One room shows articles and books and pictures about world support for North Vietnam or for the end of the war. Another room has a little information about the war against the Kymer military groups (40,000 Vietnamese casualties). But there is little or no information about the China-Vietnam War in which about 30,000 Vietnamese died.
There is a corridor on the second floor that leads to a theater room in the wing. It is all in Vietnamese. There is a strikingly low-tech demonstration with a big map with colored lights and two video screens. Accompanying video, music and dialogue explains the war campaigns and explain the fall of South Vietnam and the capture of Saigon.
Stairs lead down from this small theater to the back lot with the big planes and some weapons and armored vehicles.
Tourists will probably feel that the English language explanations and signs are too few. But probably most tourists don't go there to learn the detailed history of the war. In an hour or two tour, many may be simply satisfied to see pictures and weapons.
- Address: 28A Pho Dien Bien Phu
- Price: adults, 30,000 dong (1.50 USD)
- Hours: Every day, 08:00-11:30 & 13:00-16:30 (except closed Monday and Friday). If you are there during lunch time, they may let you stay in the area though they close the building.
Walk: A fun way to get there from the Old CIty is to simply walk and see some city life. You can walk there in about 35 minutes. There are various routes, but most people can probably just walk down Hang Bac (Silver Street) that is an east-west street.
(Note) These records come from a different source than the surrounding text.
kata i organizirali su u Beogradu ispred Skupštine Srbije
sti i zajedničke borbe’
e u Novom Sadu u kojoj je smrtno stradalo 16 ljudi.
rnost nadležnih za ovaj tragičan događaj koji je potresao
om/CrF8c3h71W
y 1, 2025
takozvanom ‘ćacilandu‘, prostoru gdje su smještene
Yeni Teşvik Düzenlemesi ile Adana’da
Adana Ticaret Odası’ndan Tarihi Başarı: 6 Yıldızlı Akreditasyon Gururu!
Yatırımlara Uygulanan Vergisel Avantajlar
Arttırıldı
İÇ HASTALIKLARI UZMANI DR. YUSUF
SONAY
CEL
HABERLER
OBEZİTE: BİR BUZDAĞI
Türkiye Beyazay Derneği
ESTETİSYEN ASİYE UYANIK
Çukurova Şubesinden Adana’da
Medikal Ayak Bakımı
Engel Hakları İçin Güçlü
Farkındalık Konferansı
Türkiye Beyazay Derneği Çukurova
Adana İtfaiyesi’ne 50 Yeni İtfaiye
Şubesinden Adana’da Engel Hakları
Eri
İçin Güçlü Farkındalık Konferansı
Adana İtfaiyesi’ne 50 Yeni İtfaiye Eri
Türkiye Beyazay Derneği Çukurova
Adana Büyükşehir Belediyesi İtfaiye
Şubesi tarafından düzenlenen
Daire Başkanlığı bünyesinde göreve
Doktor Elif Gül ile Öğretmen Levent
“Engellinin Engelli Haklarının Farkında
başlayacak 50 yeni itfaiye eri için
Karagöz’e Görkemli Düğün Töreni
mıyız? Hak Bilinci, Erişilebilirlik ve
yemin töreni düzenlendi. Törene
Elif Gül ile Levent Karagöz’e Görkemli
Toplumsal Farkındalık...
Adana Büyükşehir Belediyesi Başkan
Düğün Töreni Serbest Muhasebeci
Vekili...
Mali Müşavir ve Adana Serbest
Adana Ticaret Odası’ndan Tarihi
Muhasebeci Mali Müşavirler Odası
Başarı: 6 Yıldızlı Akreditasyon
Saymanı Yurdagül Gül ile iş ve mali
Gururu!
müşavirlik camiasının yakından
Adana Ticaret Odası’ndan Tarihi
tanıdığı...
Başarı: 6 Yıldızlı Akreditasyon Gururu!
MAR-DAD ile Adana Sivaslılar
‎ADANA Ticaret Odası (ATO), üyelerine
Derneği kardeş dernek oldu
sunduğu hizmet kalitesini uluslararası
The names for this street will change to Hang Bo (Basket Street) and then to Bat Dan though the street stays fairly straight. The names change because the names signified what was primarily sold there or was a street description. The Old City was a big market area with each street selling something different.
You'll come to some fishy smelling stalls and railroad tracks. Turn right and go under the underpass at the first left. You'll come to the gate of a military base. You can't pass through though that isn't shown on most maps. So turn left and then take the first right past it, and you'll come to 34A Tran Phu. Follow this Tran Phu south, and you'll come to a place where it comes to another street going east and west also called Tran Phu! Turn right and you’ll come to a broad avenue called Dien Bien Phu.
Walk down that a little and you'll see the Lenin Statue, and across from that is the gate to the museum.
Bus: Bus 9 and 18 from the Old City goes there and stops in front of the museum.
Warning: There is a group of people coming up on tourists on their motorbikes in this area. A woman usually sits behind a guy. They will generally ask you where you are going and will probably try to lead you somewhere or ask for money. They are quite persistent. It feels like a gang operation.